== PROBLEM TO WORK ON ==
Copy the records exactly, leaving out every picture.
DATA FOR PROCESSING Start Marker
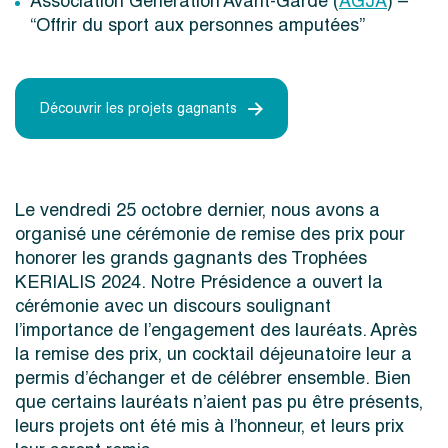
Association Génération Avant-Garde (
AGJA
) –
“Offrir du sport aux personnes amputées”
Découvrir les projets gagnants
Le vendredi 25 octobre dernier, nous avons a
organisé une cérémonie de remise des prix pour
honorer les grands gagnants des Trophées
KERIALIS 2024. Notre Présidence a ouvert la
cérémonie avec un discours soulignant
l’importance de l’engagement des lauréats. Après
la remise des prix, un cocktail déjeunatoire leur a
permis d’échanger et de célébrer ensemble. Bien
que certains lauréats n’aient pas pu être présents,
leurs projets ont été mis à l’honneur, et leurs prix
DATA FOR PROCESSING End Marker
== COMPLETED TASK ==
Association Génération Avant-Garde (
AGJA
) –
“Offrir du sport aux personnes amputées”
Découvrir les projets gagnants
Le vendredi 25 octobre dernier, nous avons a
organisé une cérémonie de remise des prix pour
honorer les grands gagnants des Trophées
KERIALIS 2024. Notre Présidence a ouvert la
cérémonie avec un discours soulignant
l’importance de l’engagement des lauréats. Après
la remise des prix, un cocktail déjeunatoire leur a
permis d’échanger et de célébrer ensemble. Bien
que certains lauréats n’aient pas pu être présents,
leurs projets ont été mis à l’honneur, et leurs prix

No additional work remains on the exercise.